While many may hear a sad song about homelessness and tragedy, I hear a song about a woman may not have ended up with the ideal fairytale ending, but did, indeed, accomplish what she set out to — to get away, to become, and to stand on her own two feet, to be the parent to her children that she didn’t have, and to emulate the fortitude of character to rise to meet life’s adversities and heartbreaks rather than succumb to them.
And it turns out that from the outset, she didn’t need her partner, or their Fast Car, to do so.
Meanwhile, no 21st century-manufactured-controversy is complete without an academic’s touch. Widener University’s African American studies coordinator, Richard Cooper, says that these types of conversations are a good thing:
“These kinds of debates, I think, are great because they give an opportunity to raise the larger questions about the fact that, in terms of airplay on largely country stations, you’re not going to see Black women — Black queer women — get that kind of exposure or airplay had they released just the original song. So these conversations are important to have.

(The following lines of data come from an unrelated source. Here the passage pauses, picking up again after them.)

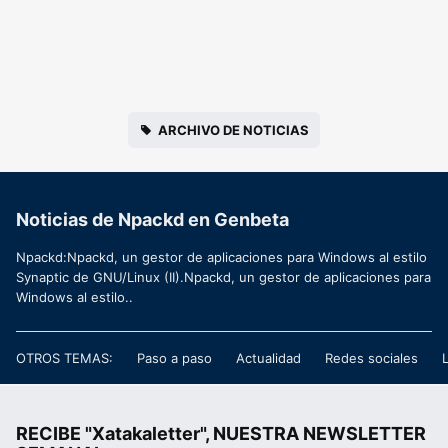
ARCHIVO DE NOTICIAS
Noticias de Npackd en Genbeta
Npackd:Npackd, un gestor de aplicaciones para Windows al estilo
Synaptic de GNU/Linux (II).Npackd, un gestor de aplicaciones para
Windows al estilo..
OTROS TEMAS:
Paso a paso
Actualidad
Redes sociales
RECIBE "Xatakaletter", NUESTRA NEWSLETTER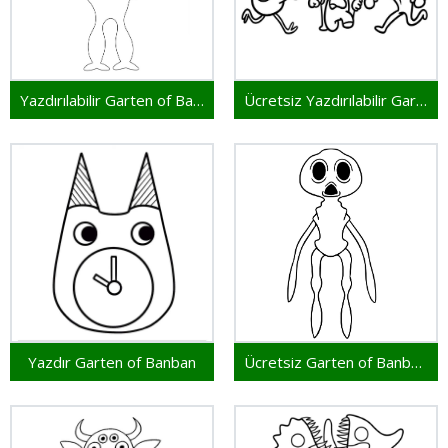
Yazdırılabilir Garten of Banban Bedava
Ücretsiz Yazdırılabilir Garten of Banban
Yazdır Garten of Banban
Ücretsiz Garten of Banban Yazdırılabilir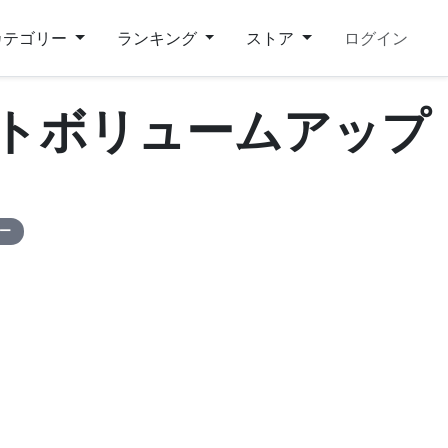
カテゴリー
ランキング
ストア
ログイン
ートボリュームアップ
ピー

Not only does Cooper miss the fact that Chapman didn’t consider herself a country artist then, nor does she now — but he joins the many who argue that black artists haven’t been able to rise to prominence in the genre — and it is in that very argument that they make it clear they haven’t been paying attention to country music of yesterday or today, where greats like Charlie Pride, Lesley Riddle, and even Ray Charles fused country, soul, and blues, and paved the way for those who follow in their footsteps today, such as Kane Brown, Joy Oladokun, The War & Treaty, and Lil Nas X, who all have their own approach to fusing country with other contemporary popular genres.
Having said that, Cooper’s analysis highlights the foundation of our culture today — one that looks for the -isms in the art, and finds them — and then argues that the entire point of the art was the -ism in the first place. And herein we find the Hellscape of our modern era — where art exists solely as a representation of politics, and that debates is the crux of progress.

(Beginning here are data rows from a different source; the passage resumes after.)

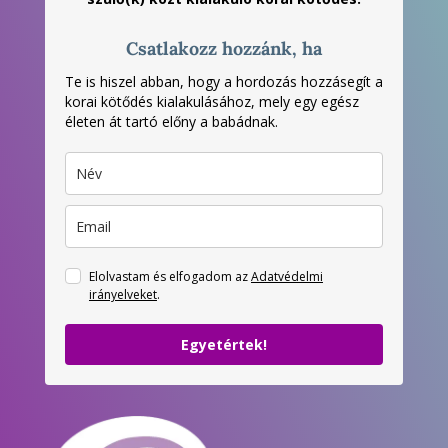
Csatlakozz hozzánk, ha
Te is hiszel abban, hogy a hordozás hozzásegít a
korai kötődés kialakulásához, mely egy egész
életen át tartó előny a babádnak.
Elolvastam és elfogadom az
Adatvédelmi
irányelveket
.
Egyetértek!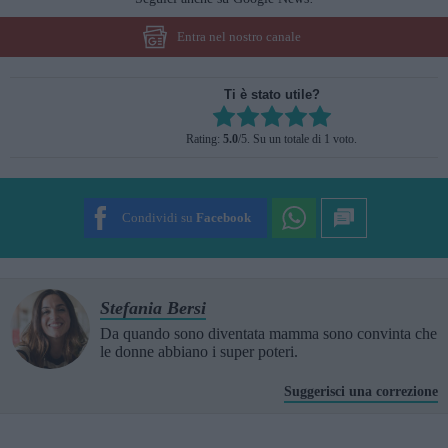
Entra nel nostro canale
Ti è stato utile?
Rate this item:
Rating:
5.0
/5. Su un totale di 1 voto.
SUBMIT RATING
Condividi su
Facebook
Stefania Bersi
Da quando sono diventata mamma sono convinta che
le donne abbiano i super poteri.
Suggerisci una correzione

Meanwhile, Chapman’s position has remained steadfast in her quiet yet resolute disposition, saying nothing more since her July statement to Billboard — until last night at the Grammy’s, where she showed all of us what it means to take a stand without saying a word — but instead, singing her song on stage — doing so with Combs himself, whose admiration for one of his musical heroes was evident all throughout while he looked across the stage, and Chapman, in return, looked back at him and beamed with that extraordinarily kind, gracious smile of hers.
After my husband and I watched their performance, I said to him, “Wow — my god, her voice is still rock solid,” and he responded with, “Yeah, it is — but only now, she sounds more like Tracy Chapman now than she did then.”

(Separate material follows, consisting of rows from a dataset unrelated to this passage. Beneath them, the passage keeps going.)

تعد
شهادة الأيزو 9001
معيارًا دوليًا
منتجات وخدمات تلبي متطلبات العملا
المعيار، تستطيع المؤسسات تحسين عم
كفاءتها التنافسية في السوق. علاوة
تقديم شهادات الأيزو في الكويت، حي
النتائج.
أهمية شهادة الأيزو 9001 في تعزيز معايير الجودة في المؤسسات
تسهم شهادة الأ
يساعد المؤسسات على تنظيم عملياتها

Maybe that’s what is supposed to happen — maybe, as we get older, we’re supposed to sound more like ourselves. Maybe the point all along is to become even greater than what our younger selves could imagine they would be while they were working to become us.
And perhaps the remedy our country needs to heal our cultural ailment isn’t more debate — maybe, instead, what we need is for a “black queer woman” and “white cis country boy” to stand on the Grammy stage and sing us a story about beating the odds.
Maybe then, we can once again learn how to do so, too.